PPS: May the 4th be with you.
Hmmmm……
“Unless an asset is moth-balled, its condition cannot be predicted precisely many years into the future”
– The Asset needs to be mothballed VERY VERY well to allow any condition prediction many years into the future!
“Although it would obviously be useful to peer into the distant future, the most valuable aspects of Long-Term Planning are not concerned with that.”
– Long Term Planning in my mind aims to cover generally the 5 – 15 year time frame (not the distant future) – many significant projects of Asset Restoration require a 5 year horizon.
“analysing options effectively and to select the best strategic decisions for execution over the next 2-5 years; that’s where the value is concentrated.”
– A red wine and some time to chew the fat is called for…. I’m not convinced 2 – 5 years is the timeframe where the value of LCC is concentrated – I think this horizon is more Tactical & Strategic, not LCC.
But I love your thinking, and challenging the paradigm. Best Regards, Rob.
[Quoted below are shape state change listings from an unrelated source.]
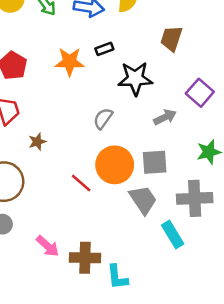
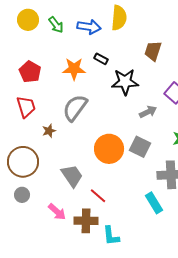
black rectangle: (104, 49) -> (101, 59), turned 48
gray semicircle: (103, 118) -> (75, 108), moved, size x1.6
gray square: (155, 162) -> (140, 147), turned 30
red line: (81, 183) -> (98, 196), moved
gray trapezoid: (143, 200) -> (72, 176), moved

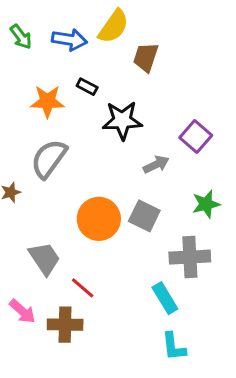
yellow semicircle: (119, 18) -> (113, 26), turned 30
brown trapezoid: (153, 51) -> (146, 57), moved
cyan L-shape: (111, 236) -> (174, 347), moved

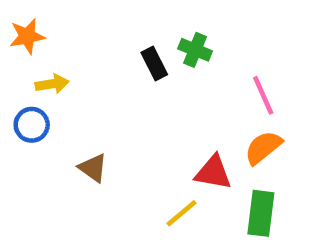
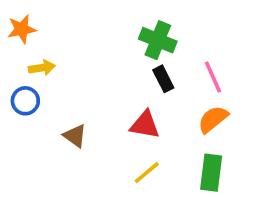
green cross: (195, 50) -> (158, 40), size x1.4
black rectangle: (154, 63) -> (163, 79), moved
red triangle: (213, 172) -> (145, 125), moved

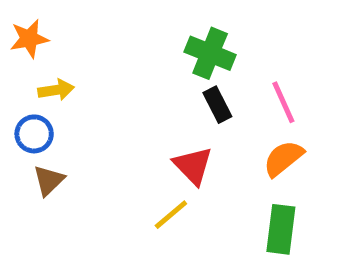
red triangle: (145, 125) -> (193, 166), turned 36
brown triangle: (75, 136) -> (49, 180), moved, turned 40
yellow line: (147, 173) -> (171, 215), moved

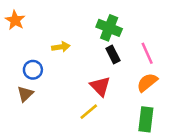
orange star: (29, 39) -> (15, 20), turned -30
yellow arrow: (56, 90) -> (61, 47), moved
blue circle: (34, 134) -> (33, 70), moved

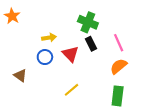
blue circle: (33, 70) -> (45, 57), moved
red triangle: (100, 86) -> (70, 54), moved
brown triangle: (25, 94) -> (20, 75), turned -40

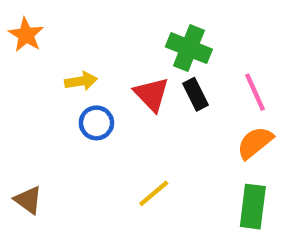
yellow arrow: (49, 38) -> (81, 81), moved
red triangle: (70, 54) -> (152, 94), moved
brown triangle: (20, 75) -> (28, 200), moved

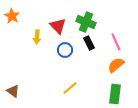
yellow arrow: (81, 81) -> (37, 37), turned 104
red triangle: (152, 94) -> (58, 26), moved
blue circle: (96, 123) -> (65, 50), moved

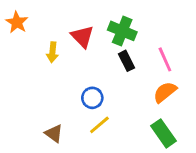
blue circle: (65, 50) -> (92, 98), moved
brown triangle: (13, 91) -> (54, 133), moved
green rectangle: (115, 94) -> (163, 133), turned -42

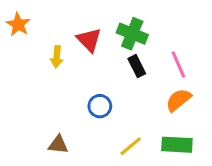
yellow line: (99, 125) -> (131, 146), moved
brown triangle: (54, 133) -> (58, 145), turned -30
green rectangle: (163, 133) -> (177, 145), turned -52

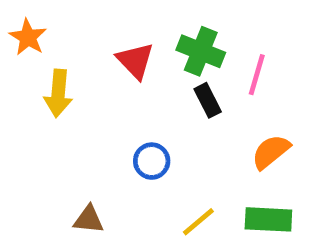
yellow arrow: (57, 57) -> (58, 93), moved, size x1.4
pink line: (178, 65) -> (257, 75), moved, turned 40

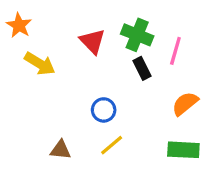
yellow arrow: (58, 93) -> (40, 64), turned -64
yellow line: (198, 222) -> (112, 145), moved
Great to have your feedback, Rob. Good point about mothballing. I should have said VERY VERY in my post. Although it’s not a convention, I tend to think of the term “Tactical” as referring to activities that can be completed in the current financial year using Reliability Engineering and Business Improvement etc. to close performance gaps. Strategic decisions are beyond this. However, I do agree that there is a significant grey area in years 2-4. I’d say that my concept of LCC model use differs from others. I believe decisions made in the 2-5 horizon set a platform for either future progress or regress. LCC model use simply provides the raw material that triggers options analysis. I’d love to chat further about all of this.